Data under study —

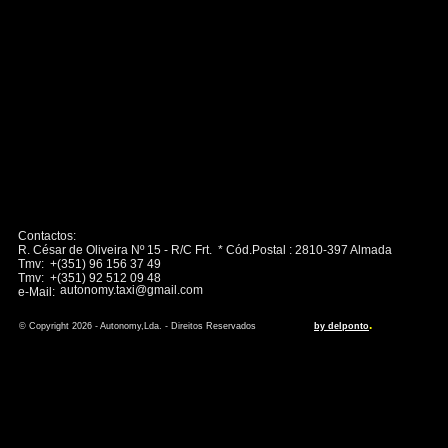
Contactos:
R. César de Oliveira Nº 15 - R/C Frt. * Cód.Postal : 2810-397 Almada
Tmv: +(351) 96 156 37 49
Tmv: +(351) 92 512 09 48
autonomy.taxi@gmail.com
e-Mail:
.
© Copyright 2026 - Autonomy,Lda. - Direitos Reservados
by delponto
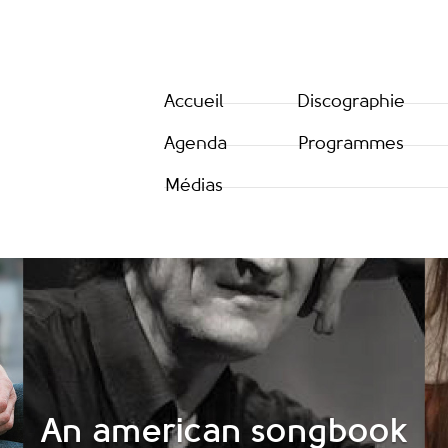
Accueil
Discographie
Agenda
Programmes
Médias
An american songbook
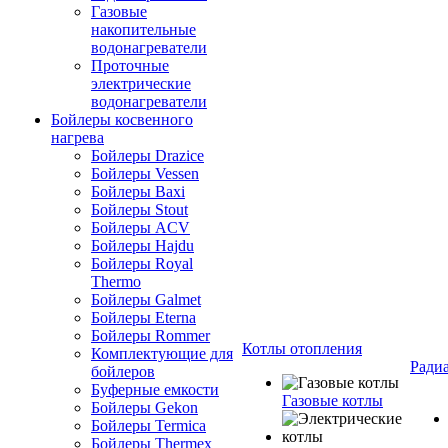
Газовые
накопительные
водонагреватели
Проточные
электрические
водонагреватели
Бойлеры косвенного
нагрева
Бойлеры Drazice
Бойлеры Vessen
Бойлеры Baxi
Бойлеры Stout
Бойлеры ACV
Бойлеры Hajdu
Бойлеры Royal
Thermo
Бойлеры Galmet
Бойлеры Eterna
Бойлеры Rommer
Котлы отопления
Комплектующие для
Ради
бойлеров
Буферные емкости
Газовые котлы
Бойлеры Gekon
Бойлеры Termica
Бойлеры Thermex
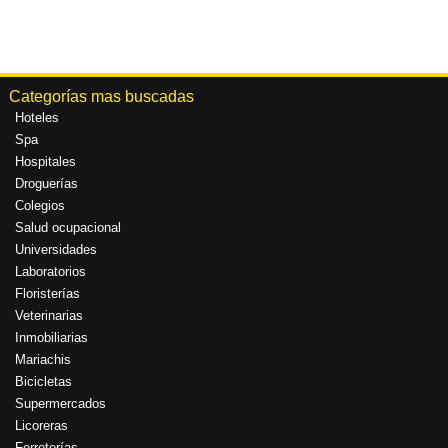
Categorías mas buscadas
Hoteles
Spa
Hospitales
Droguerías
Colegios
Salud ocupacional
Universidades
Laboratorios
Floristerías
Veterinarias
Inmobiliarias
Mariachis
Bicicletas
Supermercados
Licoreras
Ferreterías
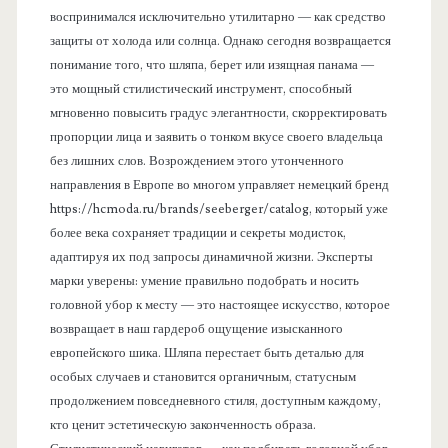
воспринимался исключительно утилитарно — как средство
защиты от холода или солнца. Однако сегодня возвращается
понимание того, что шляпа, берет или изящная панама —
это мощный стилистический инструмент, способный
мгновенно повысить градус элегантности, скорректировать
пропорции лица и заявить о тонком вкусе своего владельца
без лишних слов. Возрождением этого утонченного
направления в Европе во многом управляет немецкий бренд
https://hcmoda.ru/brands/seeberger/catalog, который уже
более века сохраняет традиции и секреты модисток,
адаптируя их под запросы динамичной жизни. Эксперты
марки уверены: умение правильно подобрать и носить
головной убор к месту — это настоящее искусство, которое
возвращает в наш гардероб ощущение изысканного
европейского шика. Шляпа перестает быть деталью для
особых случаев и становится органичным, статусным
продолжением повседневного стиля, доступным каждому,
кто ценит эстетическую законченность образа.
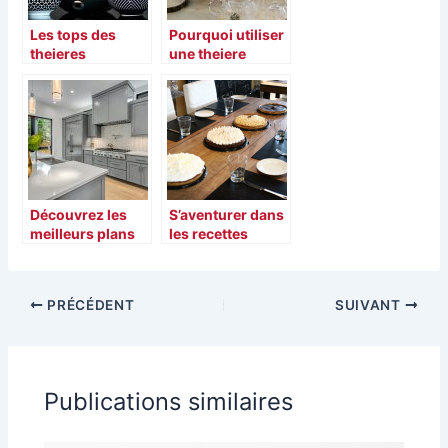
Les tops des
Pourquoi utiliser
theieres
une theiere
electriques en
electrique ?
2021
Découvrez les
S’aventurer dans
meilleurs plans
les recettes
de travail IKEA
vaudoises
PRÉCÉDENT
SUIVANT
Publications similaires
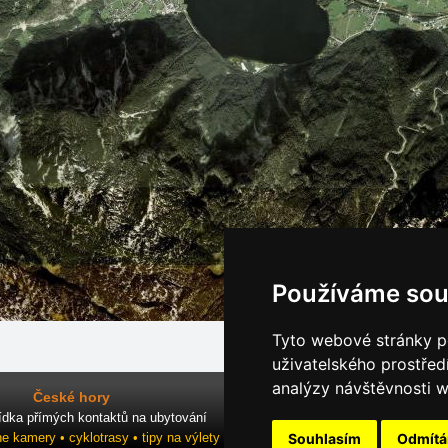
Používáme sou
Tyto webové stránky po
uživatelského prostřed
analýzy návštěvnosti w
České hory
ídka přímých kontaktů na ubytování
Souhlasím
Odmít
ne kamery • cyklotrasy • tipy na výlety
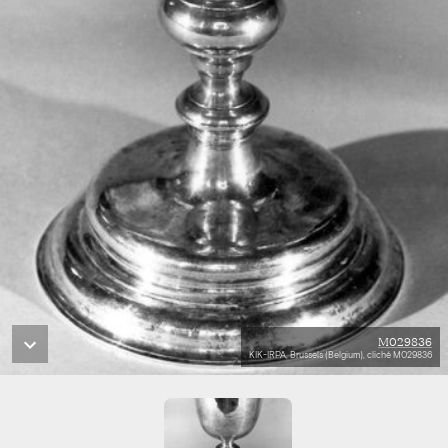
M029836
KIK-IRPA, Brussels (Belgium), cliché M029836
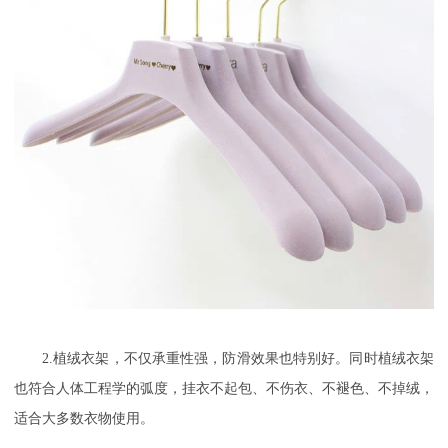
2.植绒衣架，不仅承重性强，防滑效果也特别好。同时植绒衣架
也符合人体工程学的弧度，挂衣不起包、不伤衣、不褪色、不掉绒，
适合大多数衣物使用。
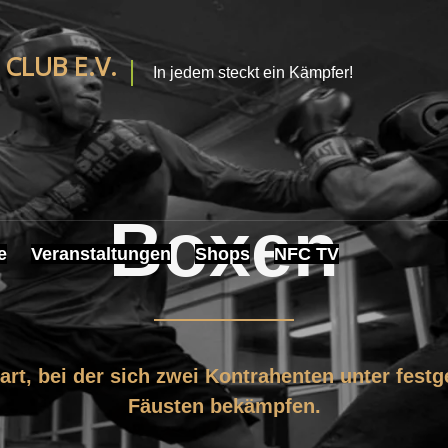
CLUB E.V.
In jedem steckt ein Kämpfer!
Boxen
e
Veranstaltungen
Shops
NFC TV
rt, bei der sich zwei Kontrahenten unter fest
Fäusten bekämpfen.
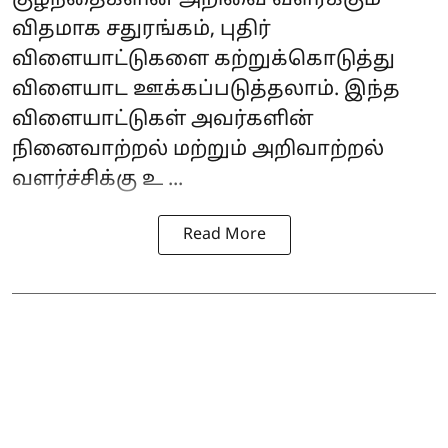
விதமாக சதுரங்கம், புதிர்
விளையாட்டுகளை கற்றுக்கொடுத்து
விளையாட ஊக்கப்படுத்தலாம். இந்த
விளையாட்டுகள் அவர்களின்
நினைவாற்றல் மற்றும் அறிவாற்றல்
வளர்ச்சிக்கு உ ...
Read More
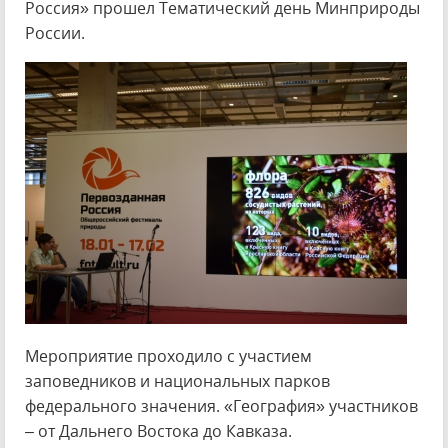
Россия» прошел Тематический день Минприроды
России.
Мероприятие проходило с участием
заповедников и национальных парков
федерального значения. «География» участников
– от Дальнего Востока до Кавказа.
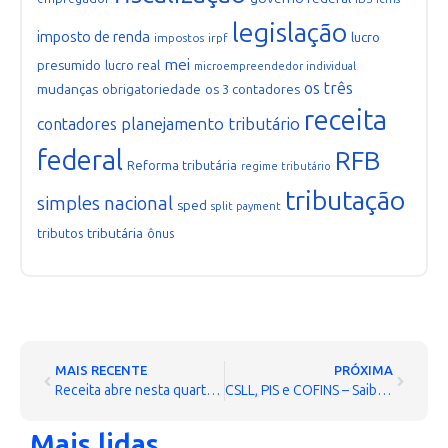
legislação
imposto de renda
lucro
impostos
irpf
mei
presumido
lucro real
microempreendedor individual
os três
mudanças
obrigatoriedade
os 3 contadores
receita
planejamento tributário
contadores
federal
RFB
Reforma tributária
regime tributário
tributação
simples nacional
sped
split payment
tributária
tributos
ônus
MAIS RECENTE
PRÓXIMA
Receita abre nesta quarta consultas ao 2º lote do Imposto de Renda 2015
CSLL, PIS e COFINS – Saiba como reter as contribuições nos pagamentos a PJ prestadora de serviços
Mais lidas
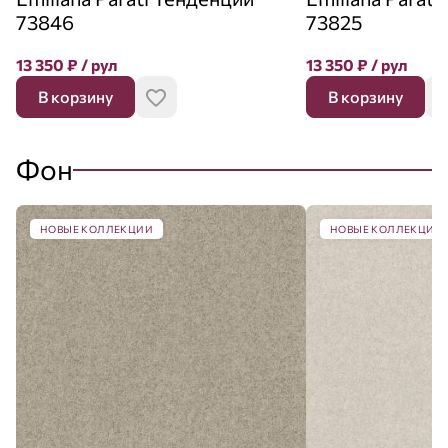
73846
73825
13 350
₽
/ рул
13 350
₽
/ рул
В корзину
В корзину
Фон
НОВЫЕ КОЛЛЕКЦИИ
НОВЫЕ КОЛЛЕКЦИИ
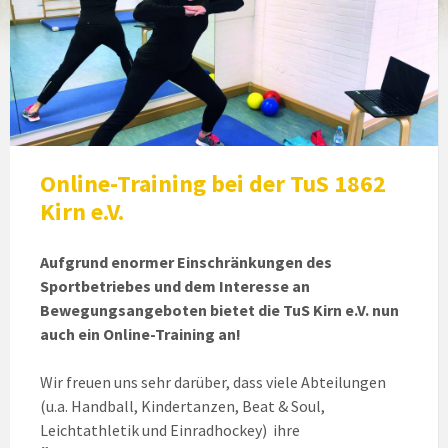
Online-Training bei der TuS 1862
Kirn e.V.
Aufgrund enormer Einschränkungen des
Sportbetriebes und dem Interesse an
Bewegungsangeboten bietet die TuS Kirn e.V. nun
auch ein Online-Training an!
Wir freuen uns sehr darüber, dass viele Abteilungen
(u.a. Handball, Kindertanzen, Beat & Soul,
Leichtathletik und Einradhockey) ihre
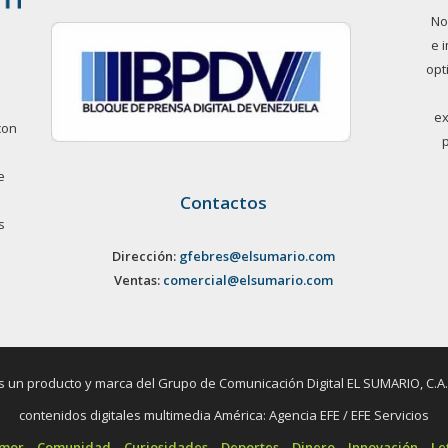
No
e 
opt
ex
con
e
Contactos
s
Dirección:
gfebres@elsumario.com
Ventas:
comercial@elsumario.com
un producto y marca del Grupo de Comunicación Digital EL SUMARIO, C.A. / 
contenidos digitales multimedia América: Agencia EFE / EFE Servicios
umor
Comunidad
Curiosidades
Deportes
Dinero
Innovación
Le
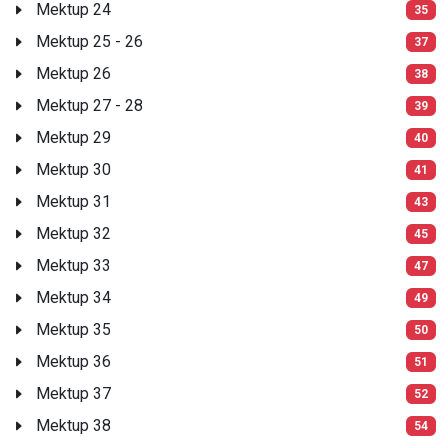
Mektup 24
35
Mektup 25 - 26
37
Mektup 26
38
Mektup 27 - 28
39
Mektup 29
40
Mektup 30
41
Mektup 31
43
Mektup 32
45
Mektup 33
47
Mektup 34
49
Mektup 35
50
Mektup 36
51
Mektup 37
52
Mektup 38
54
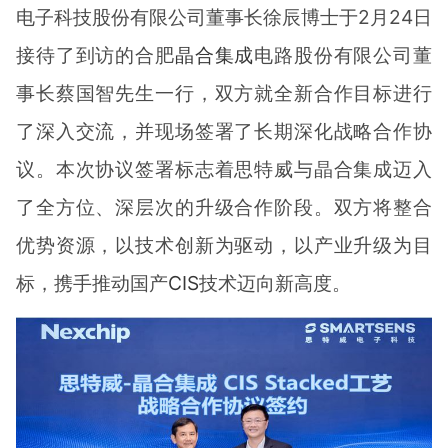
电子科技股份有限公司董事长徐辰博士于2月24日
接待了到访的合肥
晶合集成
电路股份有限公司董
事长蔡国智先生一行，双方就全新合作目标进行
了深入交流，并现场签署了长期深化战略合作协
议。本次协议签署标志着思特威与晶合集成迈入
了全方位、深层次的升级合作阶段。双方将整合
优势资源，以技术创新为驱动，以产业升级为目
标，携手推动国产
CIS
技术迈向新高度。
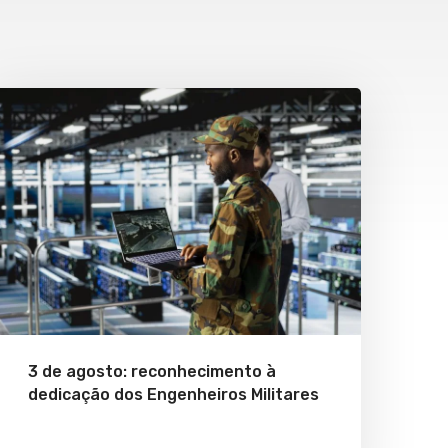
3 de agosto: reconhecimento à
dedicação dos Engenheiros Militares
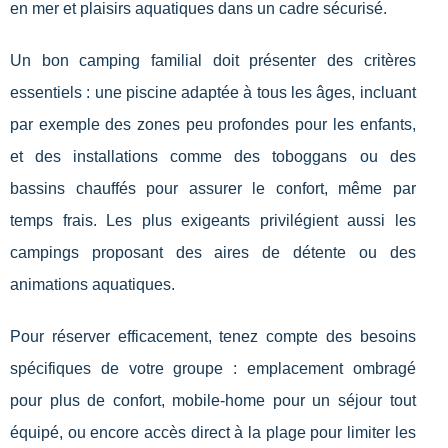
en mer et plaisirs aquatiques dans un cadre sécurisé.
Un bon camping familial doit présenter des critères
essentiels : une piscine adaptée à tous les âges, incluant
par exemple des zones peu profondes pour les enfants,
et des installations comme des toboggans ou des
bassins chauffés pour assurer le confort, même par
temps frais. Les plus exigeants privilégient aussi les
campings proposant des aires de détente ou des
animations aquatiques.
Pour réserver efficacement, tenez compte des besoins
spécifiques de votre groupe : emplacement ombragé
pour plus de confort, mobile-home pour un séjour tout
équipé, ou encore accès direct à la plage pour limiter les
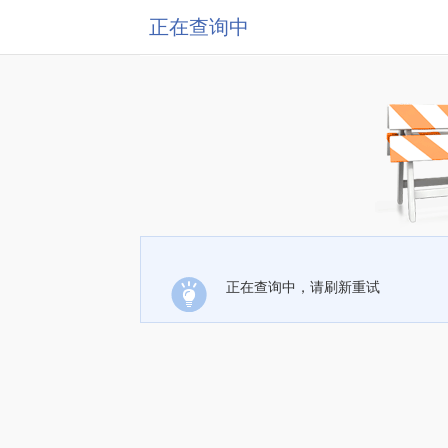
正在查询中
正在查询中，请刷新重试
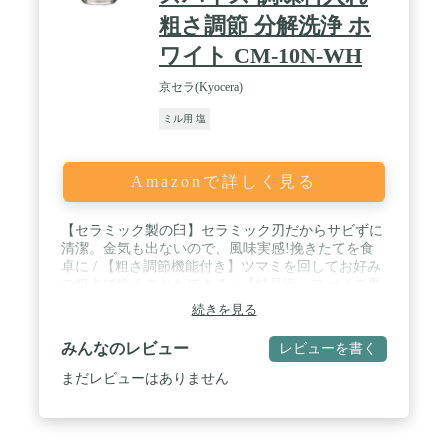
粗さ調節 分解洗浄 ホ
ワイト CM-10N-WH
京セラ(Kyocera)
ミル用 塩
Amazonで詳しく見る
【セラミック製の臼】セラミック刃だからサビずに
清潔。金気も出ないので、風味実感!挽きたてを食
卓に / 【粗さ調節機能付き】ツマミを回してお好み
の粗さで挽くことができる / 【結晶塩・スパイス専
用ミル】※山椒・花椒には対応していません。スパ
続きを見る
イスは粒径5.5mm以下をご使用ください (大きすぎ
ると、うまくすれません) / サイズ:本体/径
みんなのレビュー
レビューを書く
5.3×13.0cm、重量:135g、容量40ml、生産国:中国 /
素材・材質:刃/セラミック磁器、本体/ABS樹脂(耐熱
まだレビューはありません
温度:100度)・ポリプロピレン、フタ/ポリプロピレ
ン、つまみ/ポリアセタール、容器/アクリル樹脂(耐
熱温度:90度)、バネ/ステンレス鋼 ※食洗器使用不可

Task objective — Look through the data above. Find each line with the string "confort" and copy it.

Answer space —
bassins chauffés pour assurer le confort, même par
pour plus de confort, mobile-home pour un séjour tout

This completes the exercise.